The key differentiating feature of the new indexes is a gross domestic product (GDP)-weighting methodology that contrasts with the debt-weighted, market capitalization methodology of traditional indexes. GLADI Government covers the full set of investment-grade global government bond markets. European Advantage covers investment-grade government bonds issued by European countries, where problems in Greece and other peripheral economies underscore the need to reassess existing benchmarks.

"The explosion of public debt levels in industrialized countries is reshaping global bond markets," said Ramin Toloui, executive vice president and portfolio manager. "Improved approaches to indexing can help investors avoid the bias of traditional indexes toward high-debt issuers and embed more favorable performance characteristics in their fixed income benchmark."

Instead of giving the highest weights to the countries with the most debt, which is a characteristic of market capitalization-weighted indexes, GLADI Government and European Advantage Government indexes give the highest weights to countries with the highest income based on gross domestic product (GDP). The advantages of such an approach include:

  • Higher Allocation to Low-Debt Countries: GDP weighting favors countries with higher income and therefore better capacity to service their debt, in contrast with market capitalization-weighted indexes that can overweight highly indebted countries with the largest stocks of outstanding liabilities.
  • Forward-Looking: GDP weighting helps structurally position portfolios in countries with stronger growth dynamics, including emerging markets, which are likely to attract increasing global capital flows in the coming years and have traditionally been underrepresented in market capitalization-weighted indexes.
  • Counter-Cyclical Rebalancing: GDP weighting avoids the problem of market capitalization weighting that increases the weight of securities as they go up in price. In fact, it has the potential to benefit from counter-cyclical rebalancing, as bond prices tend to move inversely to GDP growth over the business cycle.

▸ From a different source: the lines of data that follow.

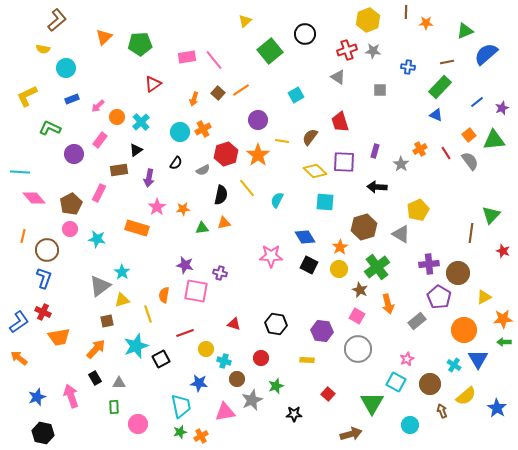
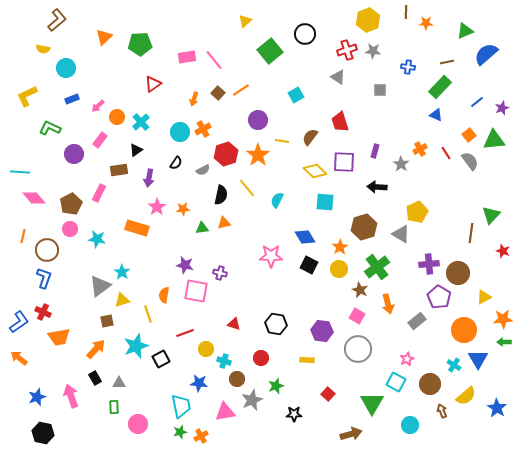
yellow pentagon at (418, 210): moved 1 px left, 2 px down
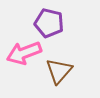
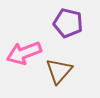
purple pentagon: moved 19 px right
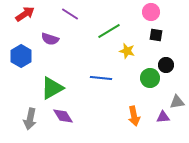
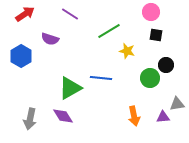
green triangle: moved 18 px right
gray triangle: moved 2 px down
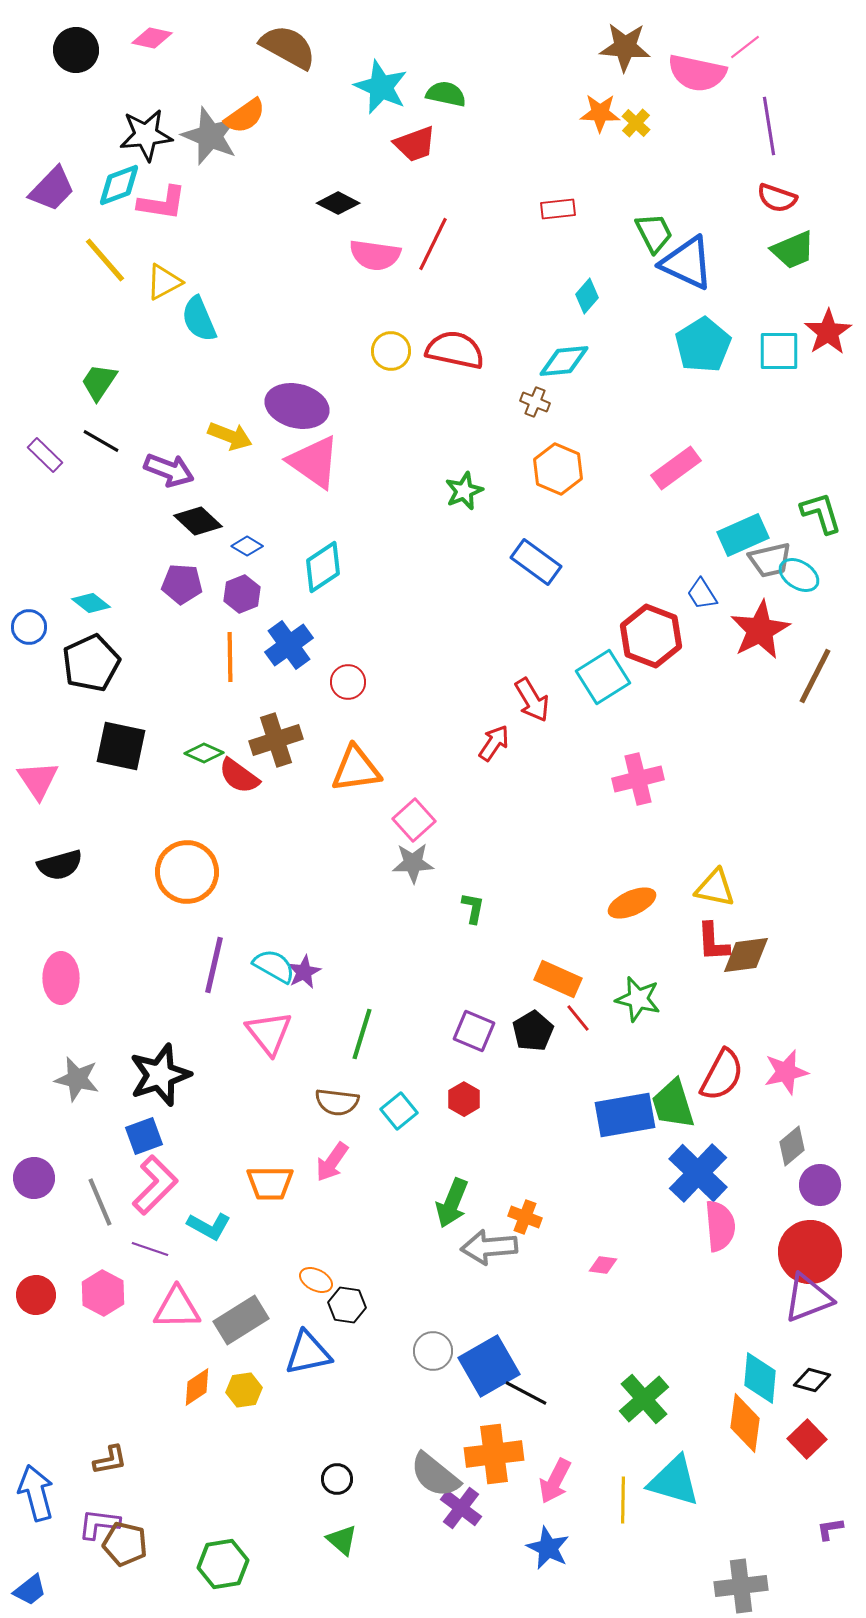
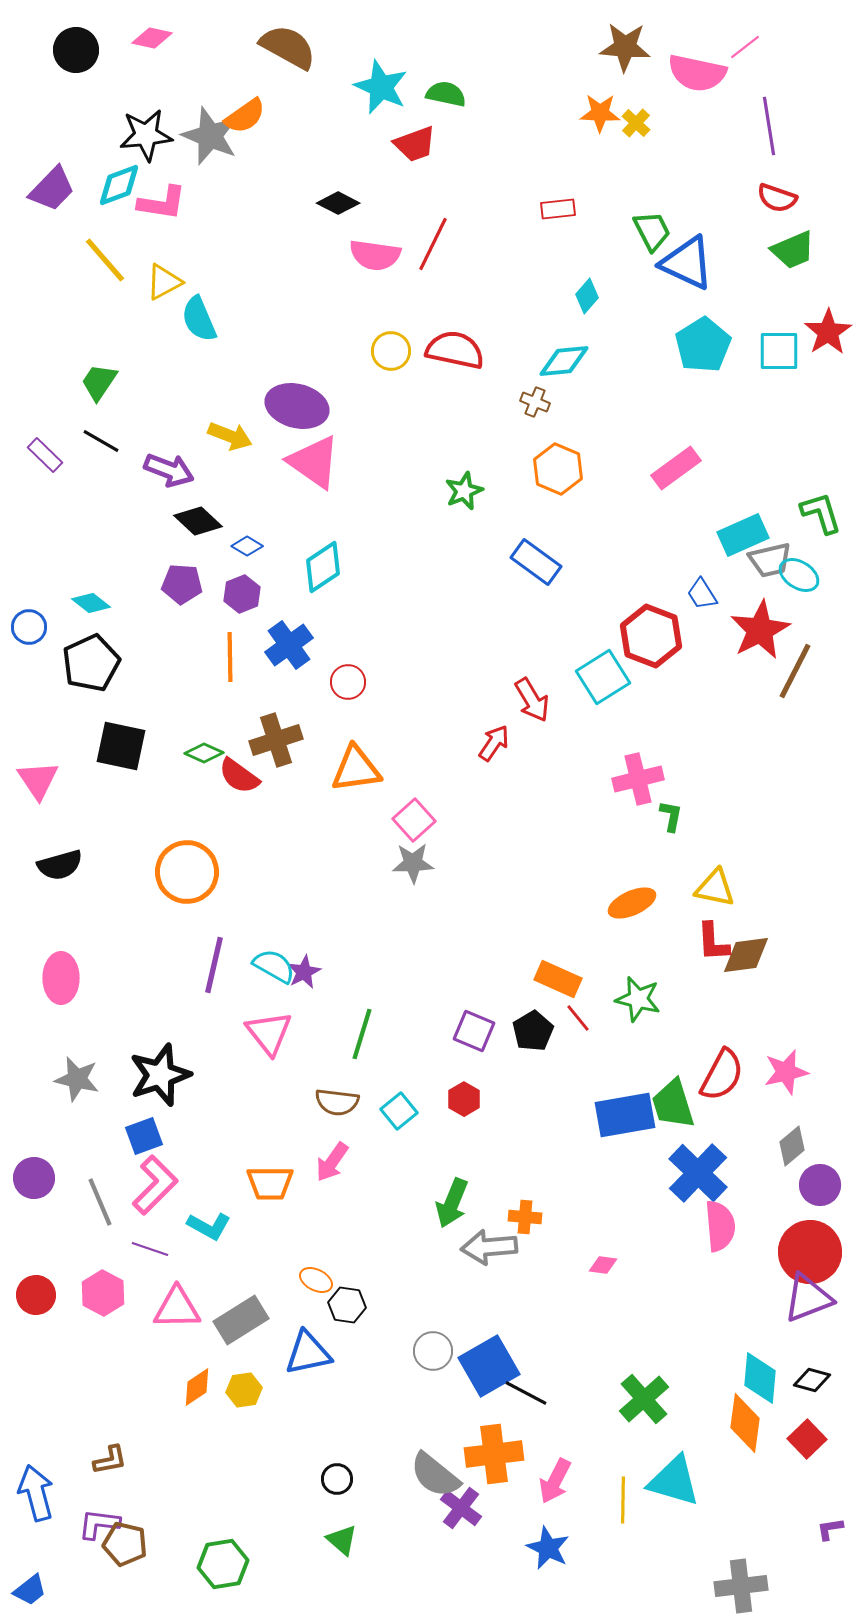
green trapezoid at (654, 233): moved 2 px left, 2 px up
brown line at (815, 676): moved 20 px left, 5 px up
green L-shape at (473, 908): moved 198 px right, 92 px up
orange cross at (525, 1217): rotated 16 degrees counterclockwise
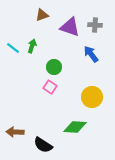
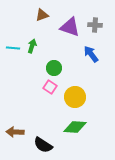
cyan line: rotated 32 degrees counterclockwise
green circle: moved 1 px down
yellow circle: moved 17 px left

More information on the index, including detailed information on construction methodology, can be found at http://www.pimcoindex.com/, including a link to Markit's website.

Certain features of the PIMCO Global Advantage Government Bond Index are patent pending. GLOBAL ADVANTAGE and GLADI are trademarks of Pacific Investment Management Company LLC. It is not possible to directly invest into an unmanaged index.

About PIMCO
PIMCO is a global investment management firm that was founded in southern California in 1971. The firm serves an array of clients and manages retirement and other assets that reach more than eight million people in the U.S. and millions more around the world. Our clients include state, municipal, union and private sector pension and retirement plans, educational institutions, foundations, endowments, philanthropic and healthcare institutions, individual and investment savings accounts and public sector reserve management and other public entities in North and South America, Europe, the Middle East and Asia. PIMCO has more than 1,200 employees. In addition to its headquarters in Newport Beach, California, the firm has offices in Amsterdam, Hong Kong, London, Munich, New York City, Singapore, Sydney, Tokyo, Toronto and Zurich. PIMCO is owned by Allianz S.E., a global insurance conglomerate.

About Markit
Markit is a financial information services company with more than 1,000 employees in Europe, North America and Asia-Pacific. Over 1,000 financial institutions use Markit's independent services to manage risk, improve operational efficiency and meet regulatory requirements. Markit is a leading independent global index provider and owns, manages, administers and calculates the Markit iBoxx, Markit iTraxx and Markit CDX indices. For more information, see www.markit.com.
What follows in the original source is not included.